Un peu plus tard, j'ai posé ma candidature pour un poste de professeur au Conservatoire. J'ai appelé Messiaen et je lui ai dit que je voulais postuler. Il m'a dit : « Oh, vous êtes celle qu’il nous faut, je voterai pour vous. » Je me suis donc dit que j'allais avoir le poste. Malheureusement, le jour du vote, Messiaen n'était pas là.
Il s’est passé alors quelque chose d’extraordinaire. Je suis allé à l'un des concerts de Boulez et Messiaen y assistait également. Il m'a dit : « Vous savez, vous auriez dû être nommée ! C'est dommage... Je regrette tellement de ne pas avoir été là. » Puis il m’a dit : « Pour me faire pardonner, accepteriez-vous de me remplacer lorsque je partirai en tournée ? » J'ai cru rêver.
Pendant de nombreuses années, vous avez été responsable de la programmation radio. Quel impact cela a-t-il eu sur votre carrière ?
Cela a été une chance. Faire de la programmation pour la radio était très important pour moi, car ainsi j’ai pu découvrir des œuvres que je ne connaissais pas. J'avais accès à la médiathèque. Je pouvais choisir n'importe quel disque. J'ai appris à faire un programme de concert, car l'une de mes tâches était de remplacer les programmateurs lorsqu'ils partaient en vacances. Je me souviens de certains programmes élaborés au nom d'un très grand chef d'orchestre, qui était malade.
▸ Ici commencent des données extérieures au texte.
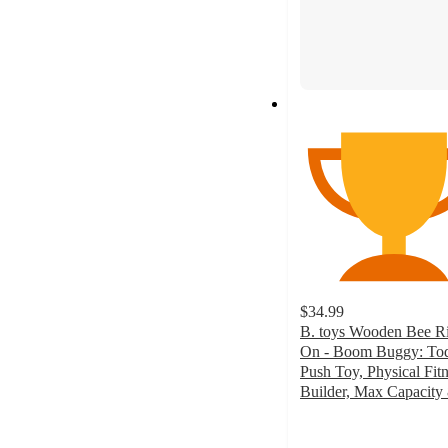
$34.99
B. toys Wooden Bee R
On - Boom Buggy: Tod
Push Toy, Physical Fit
Builder, Max Capacity 
4.7
out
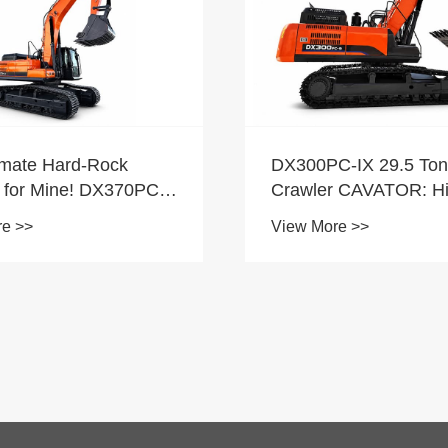
C-IX 29.5 Tons
r CAVATOR: High
magna Situla
re >>
as, omnia rotundiora
ng et Earthmoving
Novum Product - Elect
Autonoma agitantem t
View More >>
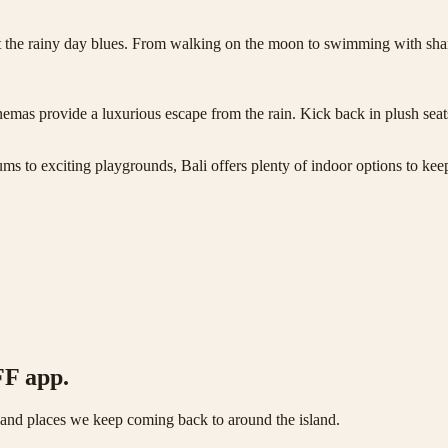
eat the rainy day blues. From walking on the moon to swimming with sh
emas provide a luxurious escape from the rain. Kick back in plush seats
ms to exciting playgrounds, Bali offers plenty of indoor options to kee
FF app.
s and places we keep coming back to around the island.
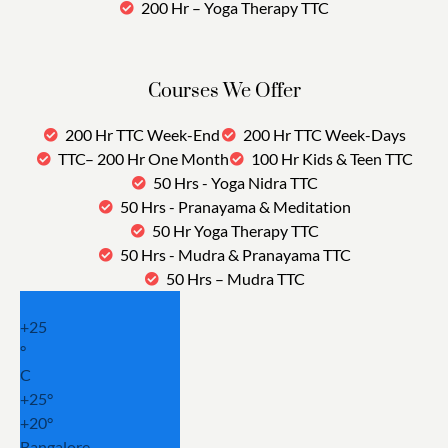
200 Hr – Yoga Therapy TTC
Courses We Offer
200 Hr TTC Week-End
200 Hr TTC Week-Days
TTC– 200 Hr One Month
100 Hr Kids & Teen TTC
50 Hrs - Yoga Nidra TTC
50 Hrs - Pranayama & Meditation
50 Hr Yoga Therapy TTC
50 Hrs - Mudra & Pranayama TTC
50 Hrs – Mudra TTC
+
25
°
C
+
25°
+
20°
Bangalore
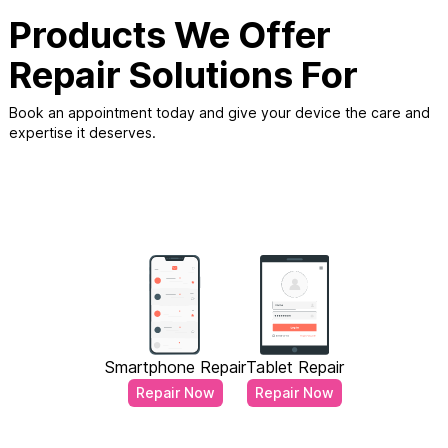
Products We Offer
Repair Solutions For
Book an appointment today and give your device the care and
expertise it deserves.
Smartphone Repair
Tablet Repair
Repair Now
Repair Now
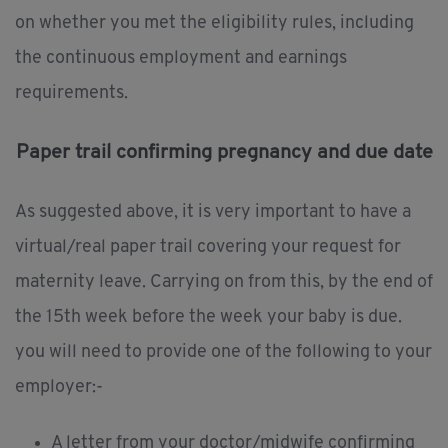
on whether you met the eligibility rules, including
the continuous employment and earnings
requirements.
Paper trail confirming pregnancy and due date
As suggested above, it is very important to have a
virtual/real paper trail covering your request for
maternity leave. Carrying on from this, by the end of
the 15th week before the week your baby is due.
you will need to provide one of the following to your
employer:-
A letter from your doctor/midwife confirming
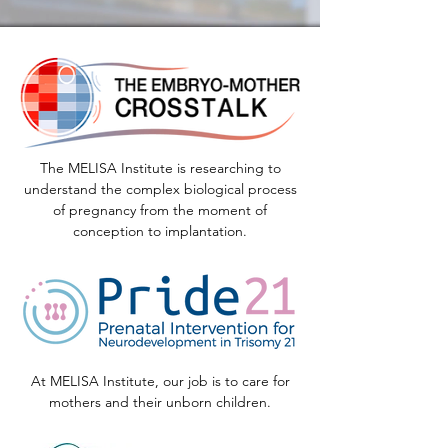
The MELISA Institute is researching to
understand the complex biological process
of pregnancy from the moment of
conception to implantation.
At MELISA Institute, our job is to care for
mothers and their unborn children.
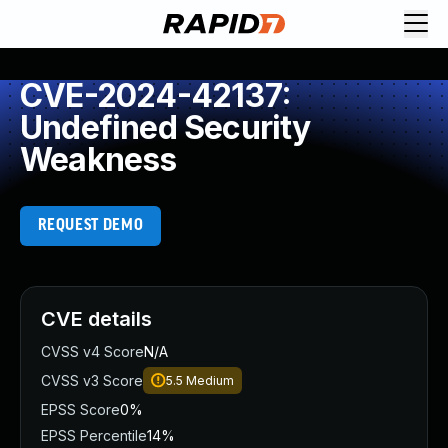
CVE-2024-42137:
Undefined Security
Weakness
REQUEST DEMO
CVE details
CVSS v4 Score
N/A
CVSS v3 Score
5.5
Medium
EPSS Score
0%
EPSS Percentile
14%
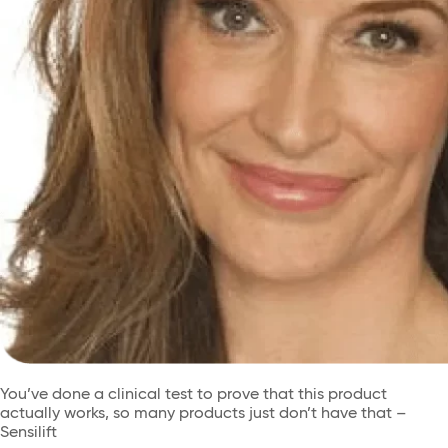
You’ve done a clinical test to prove that this product
actually works, so many products just don’t have that –
Sensilift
Tous ses amis devaient écrire anonymement le texte du programme. Il s'agissait de Désormière, qui avait dirigé une œuvre célèbre de Pierre Boulez, "Le Soleil des eaux". C'était très intéressant pour moi de rencontrer tous ces gens. C'est ainsi que j'ai rencontré Boulez !
Cet entretien a été réalisé le 14 juin 2023 par Anna Schauder (Diaphonique), avec la collaboration de Mario de Sa (LSO).
Offre d'échange MUS
La création mondiale de "Ces belles années", œuvre composée par Betsy Jolas (commande conjointe du London Symphony Orchestra, du Festival d'Aix-en-Provence et de l’Orchestre de Cleveland), a eu lieu le 15 juin 2023 au Barbican Hall de Londres. Le London Symphony Orchestra était placé sous la direction de Simon Rattle, avec la soprano Faustine de Monès. Le concert, offert par la BBC, est disponible sur MUS sous EURO/2022-2023/PC3/028. L'œuvre sera au programme du Festival d'Aix-en-Provence le 14 juillet.